Although no amount of money can bring back a loved one, Florida allows for a special kind of lawsuit when a defendant’s negligence, intentional actions, or breach of contract results in a fatality. A wrongful death lawsuit is brought before a court directly by a close family member or beneficiary of the decedent on behalf of the deceased person’s estate. However, the statute of limitations in Florida is two years from the date of the death, which is shorter than most personal injury claims. The rationale behind the state’s Wrongful Death Act is to shift the financial losses from the surviving family members and beneficiaries to the person or entity responsible by holding them liable for their actions.

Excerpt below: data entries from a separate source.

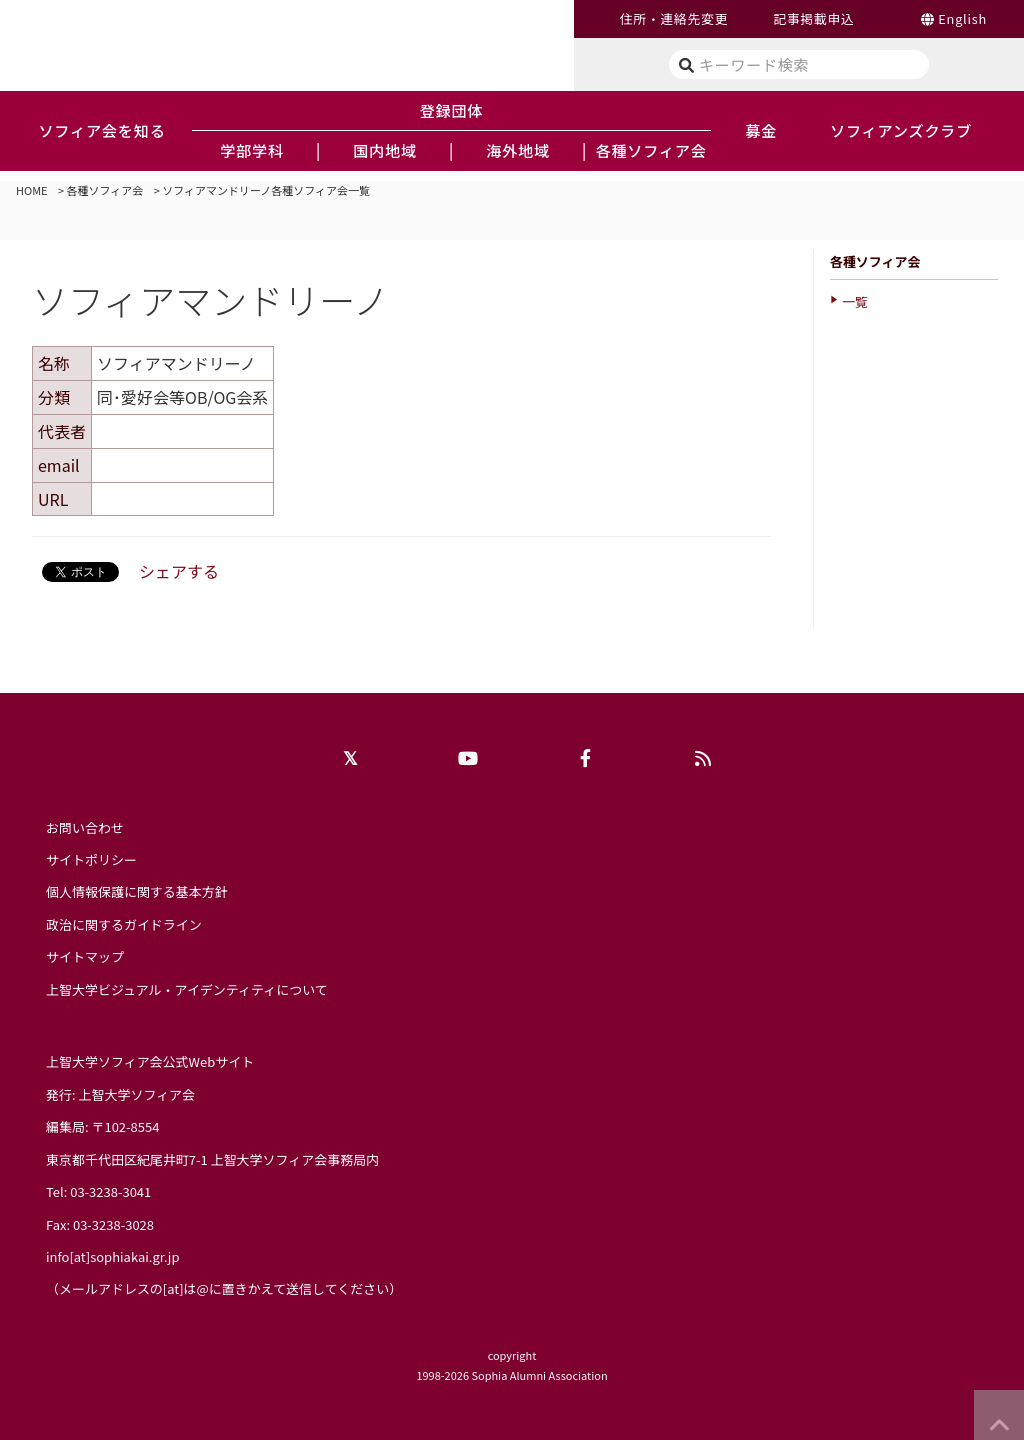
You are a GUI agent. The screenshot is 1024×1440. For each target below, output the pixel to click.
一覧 (855, 301)
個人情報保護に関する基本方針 (137, 891)
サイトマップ (85, 956)
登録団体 (452, 110)
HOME (32, 190)
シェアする (179, 571)
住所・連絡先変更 (674, 18)
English (962, 18)
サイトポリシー (91, 859)
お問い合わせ (85, 827)
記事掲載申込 (813, 18)
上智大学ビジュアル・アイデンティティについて (187, 989)
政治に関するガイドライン (124, 924)
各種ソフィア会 (105, 190)
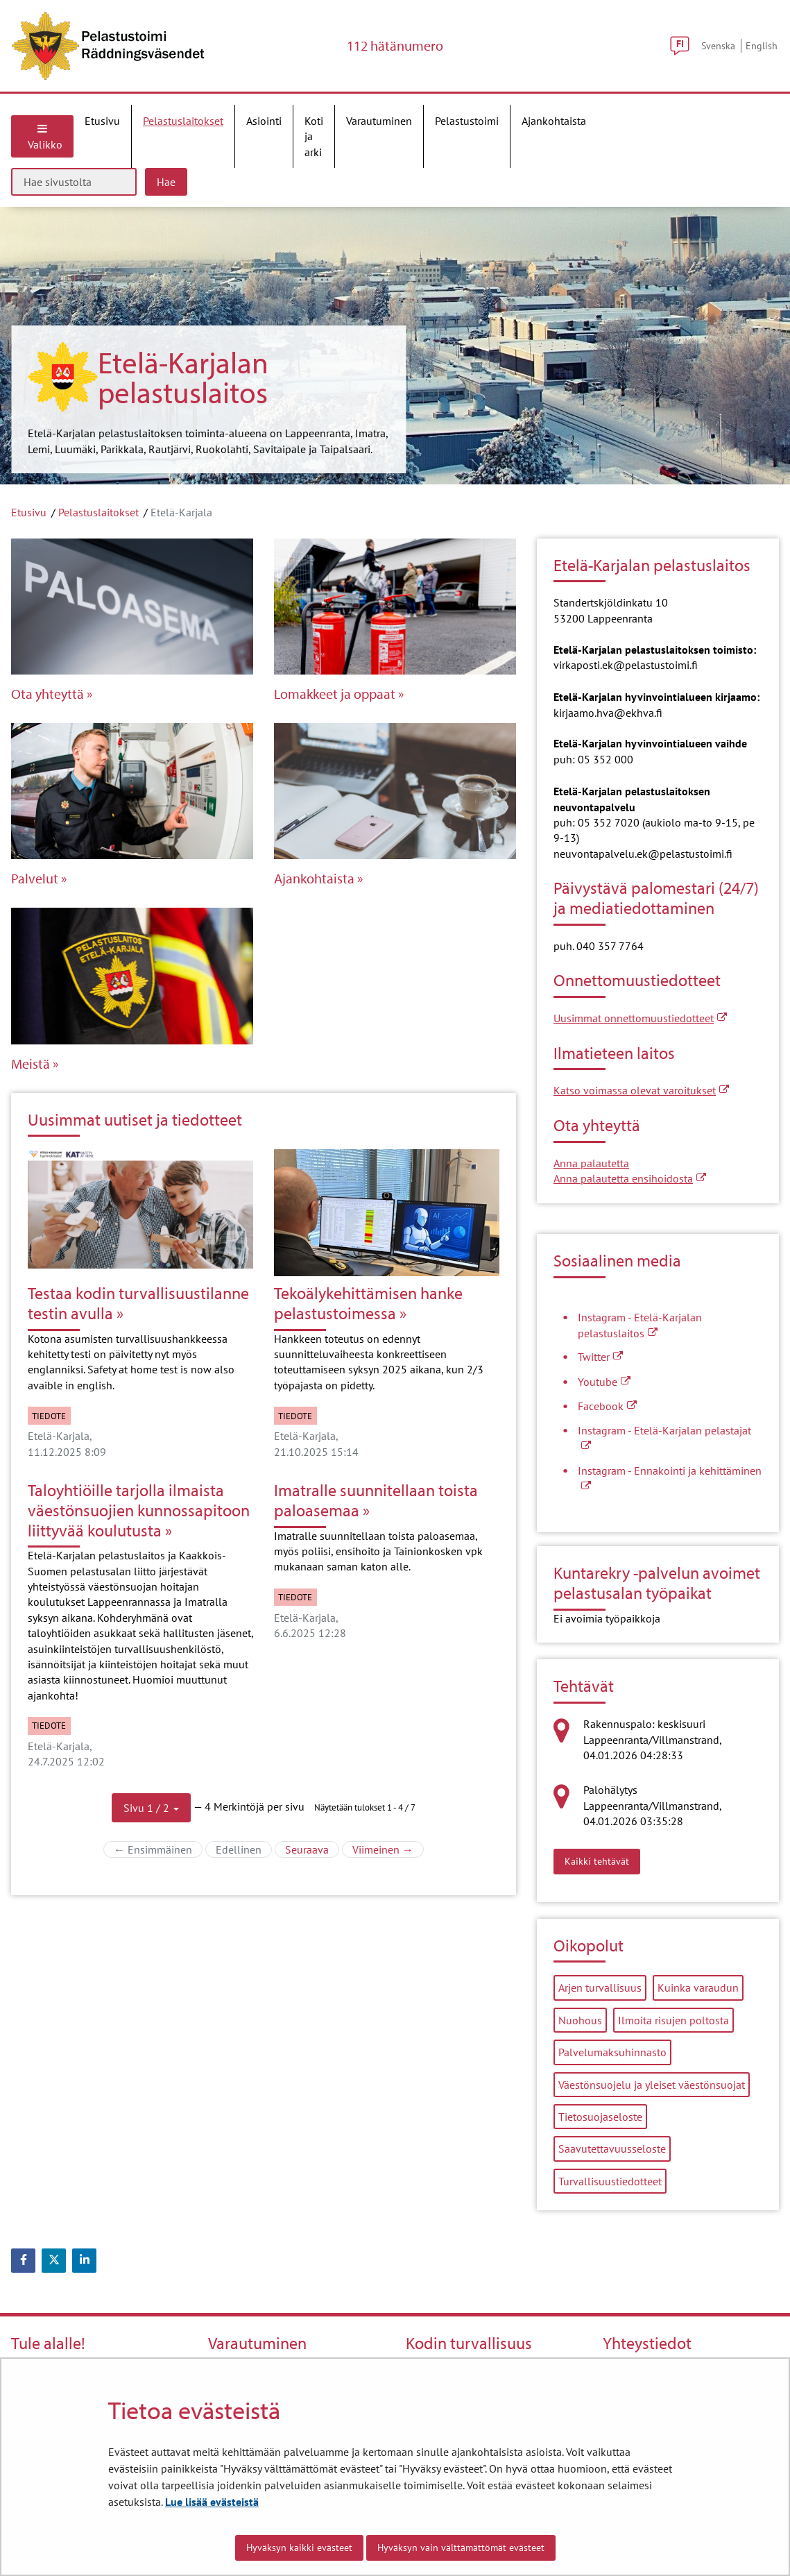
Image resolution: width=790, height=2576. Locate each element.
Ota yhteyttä (47, 694)
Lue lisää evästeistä (212, 2502)
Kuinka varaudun (698, 1987)
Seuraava (312, 1848)
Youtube (604, 1382)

As a civil claim, a wrongful death is expressed in terms of a monetary restitution for damages and other named losses.

Rules for Awarding Damages in a Wrongful Death Suit

In Florida, only the personal representative of the estate of the deceased victim is authorized to bring a wrongful death lawsuit against the at-fault party by seeking damages for the survivors and beneficiaries of the estate that may include:

  • medical expenses for the deceased as well as funeral expenses paid by a surviving family member or the decedent’s estate
  • compensation for lost wages, benefits and other earnings including the value of future earnings the deceased could have been expected to make
  • compensation for the deceased’s pain and suffering; or a parent’s mental pain and suffering due to the loss of a child
  • loss of financial support, loss of services, loss of companionship, or loss of parental guidance
  • the value of prospective earnings and net accumulations that the estate could have expected to collect if the person had lived

Wrongful death lawsuits are complex legal proceedings brought before a court and presented to a judge or jury. Since Florida operates as a Comparative Negligence state, a recovery can be awarded in a case where the deceased was partly at fault, but compensation is reduced by the court’s determination of the decedent’s percentage of fault. Based on the specific financial circumstances of the estate, the court may require in-depth documentation and presentation of complex economic evidence. If you believe someone else was responsible for the loss of your loved one, it is important to seek legal counsel in a timely manner to ensure a wrongful death case is properly documented and a wrongful death lawsuit is filed within the state’s statute of limitations.